Although the listing below holds pictures, reproduce only its lines from the one containing "Nuestro equipo" through the last, exactly and without them.

********

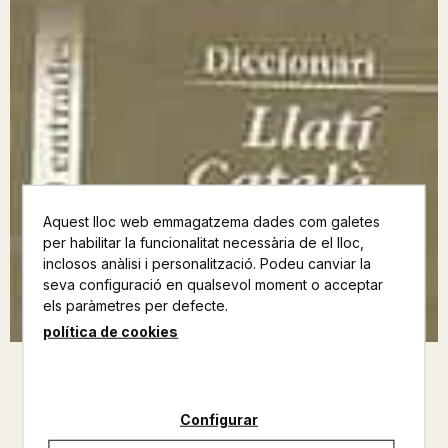
Aquest lloc web emmagatzema dades com galetes
per habilitar la funcionalitat necessària de el lloc,
inclosos anàlisi i personalització. Podeu canviar la
seva configuració en qualsevol moment o acceptar
els paràmetres per defecte.
política de cookies
DICCIONARI LLATI - CATALA
Configurar
ENCICLOPÈDIA CATALANA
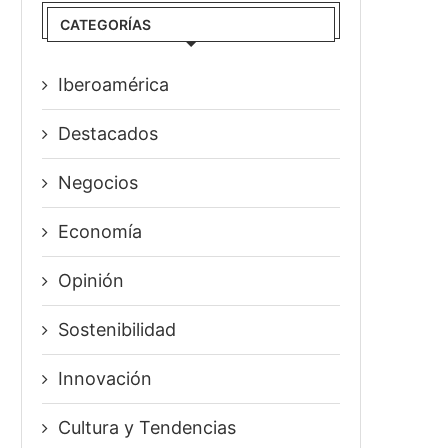
CATEGORÍAS
Iberoamérica
Destacados
Negocios
Economía
Opinión
Sostenibilidad
Innovación
⁠Cultura y Tendencias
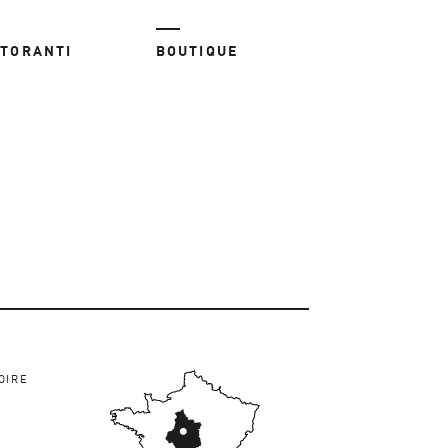
STORANTI
BOUTIQUE
OIRE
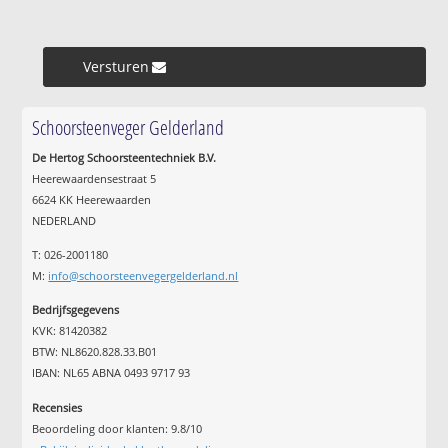
Versturen »
Schoorsteenveger Gelderland
De Hertog Schoorsteentechniek B.V.
Heerewaardensestraat 5
6624 KK Heerewaarden
NEDERLAND
T: 026-2001180
M:
info@schoorsteenvegergelderland.nl
Bedrijfsgegevens
KVK: 81420382
BTW: NL8620.828.33.B01
IBAN: NL65 ABNA 0493 9717 93
Recensies
Beoordeling door klanten:
9.8
/
10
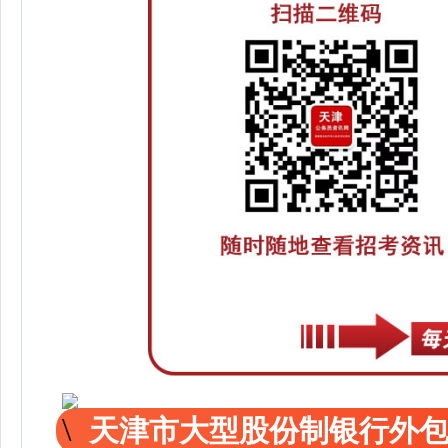
天津市大型股份制银行外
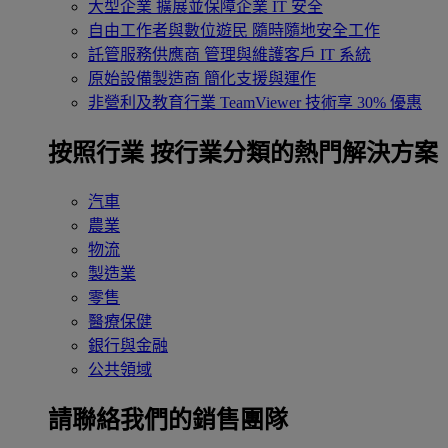
大型企業
擴展並保障企業 IT 安全
自由工作者與數位遊民
隨時隨地安全工作
託管服務供應商
管理與維護客戶 IT 系統
原始設備製造商
簡化支援與運作
非營利及教育行業
TeamViewer 技術享 30% 優惠
按照行業
按行業分類的熱門解決方案
汽車
農業
物流
製造業
零售
醫療保健
銀行與金融
公共領域
請聯絡我們的銷售團隊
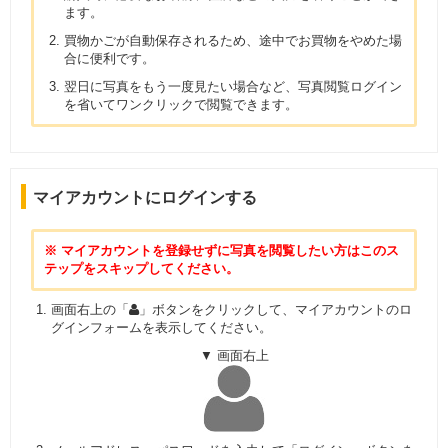
ます。
買物かごが自動保存されるため、途中でお買物をやめた場
合に便利です。
翌日に写真をもう一度見たい場合など、写真閲覧ログイン
を省いてワンクリックで閲覧できます。
マイアカウントにログインする
※ マイアカウントを登録せずに写真を閲覧したい方はこのス
テップをスキップしてください。
画面右上の「
」ボタンをクリックして、マイアカウントのロ
グインフォームを表示してください。
▼ 画面右上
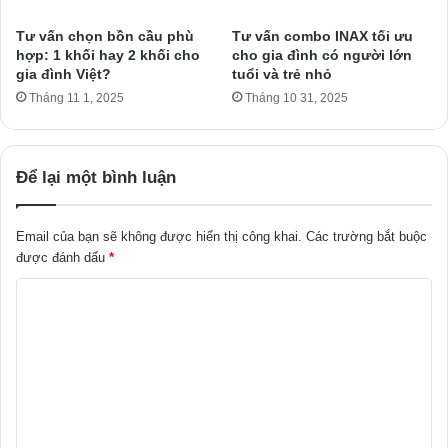
Tư vấn chọn bồn cầu phù
Tư vấn combo INAX tối ưu
hợp: 1 khối hay 2 khối cho
cho gia đình có người lớn
gia đình Việt?
tuổi và trẻ nhỏ
Tháng 11 1, 2025
Tháng 10 31, 2025
Để lại một bình luận
Email của bạn sẽ không được hiển thị công khai.
Các trường bắt buộc
được đánh dấu
*
B
ì
n
h
l
u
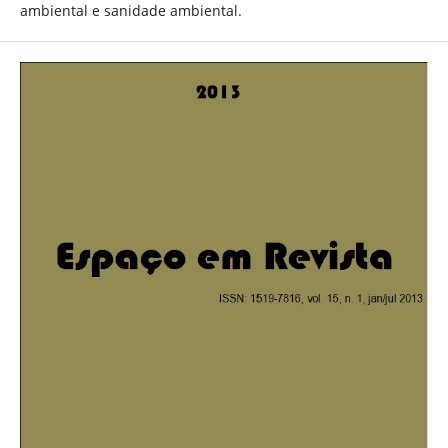
ambiental e sanidade ambiental.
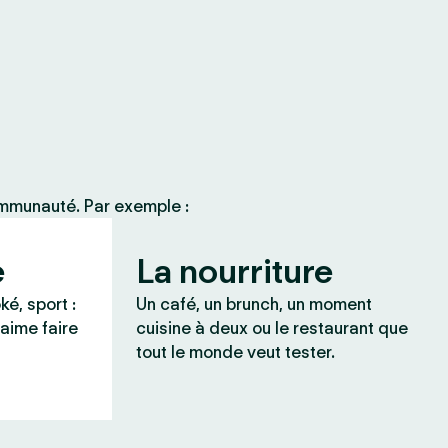
ommunauté. Par exemple :
e
La nourriture
ké, sport :
Un café, un brunch, un moment
 aime faire
cuisine à deux ou le restaurant que
tout le monde veut tester.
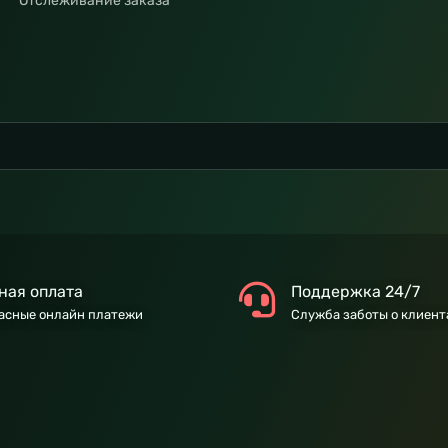
Отслеживание заказа
ная оплата
Поддержка 24/7
асные онлайн платежи
Служба заботы о клиент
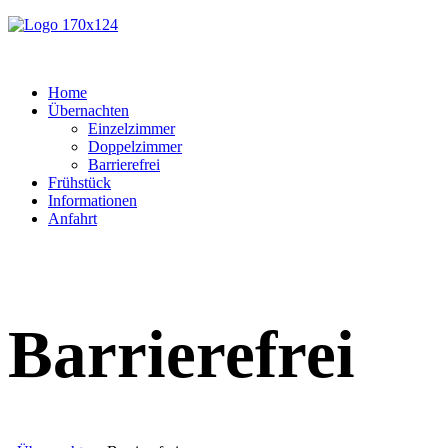
Home
Übernachten
Einzelzimmer
Doppelzimmer
Barrierefrei
Frühstück
Informationen
Anfahrt
Barrierefrei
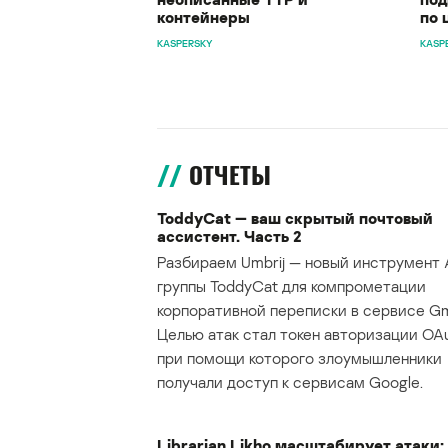
контейнеры
по 
KASPERSKY
KASP
ОТЧЕТЫ
ToddyCat — ваш скрытый почтовый
ассистент. Часть 2
Разбираем Umbrij — новый инструмент 
группы ToddyCat для компрометации
корпоративной переписки в сервисе Gma
Целью атак стал токен авторизации OAu
при помощи которого злоумышленники
получали доступ к сервисам Google.
Librarian Likho масштабирует атаки:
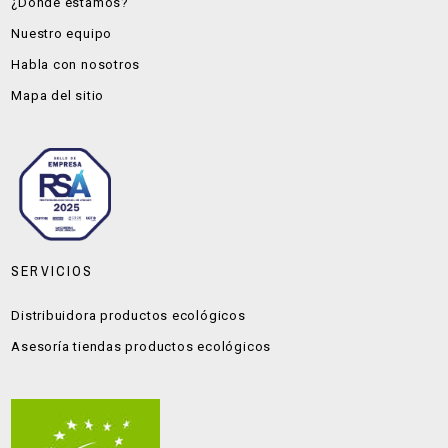
¿Dónde estamos?
Nuestro equipo
Habla con nosotros
Mapa del sitio
SERVICIOS
Distribuidora productos ecológicos
Asesoría tiendas productos ecológicos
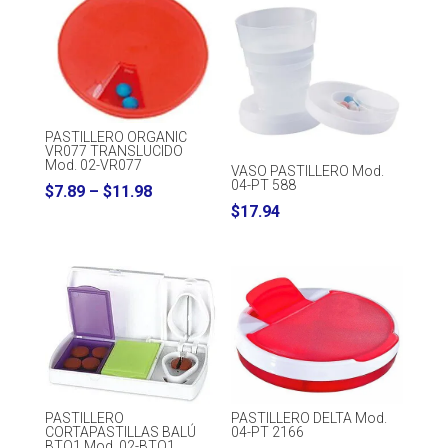
PASTILLERO ORGANIC
VR077 TRANSLUCIDO
Mod. 02-VR077
VASO PASTILLERO Mod.
04-PT 588
Price
$
7.89
–
$
11.98
$
17.94
range:
$7.89
through
$11.98
PASTILLERO
PASTILLERO DELTA Mod.
CORTAPASTILLAS BALÚ
04-PT 2166
BTQ1 Mod. 02-BTQ1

********

Reply:
Nuestro equipo
Habla con nosotros
Mapa del sitio
SERVICIOS
Distribuidora productos ecológicos
Asesoría tiendas productos ecológicos
PASTILLERO ORGANIC
VR077 TRANSLUCIDO
Mod. 02-VR077
VASO PASTILLERO Mod.
04-PT 588
Price
$
7.89
–
$
11.98
$
17.94
range:
$7.89
through
$11.98
PASTILLERO
PASTILLERO DELTA Mod.
CORTAPASTILLAS BALÚ
04-PT 2166
BTQ1 Mod. 02-BTQ1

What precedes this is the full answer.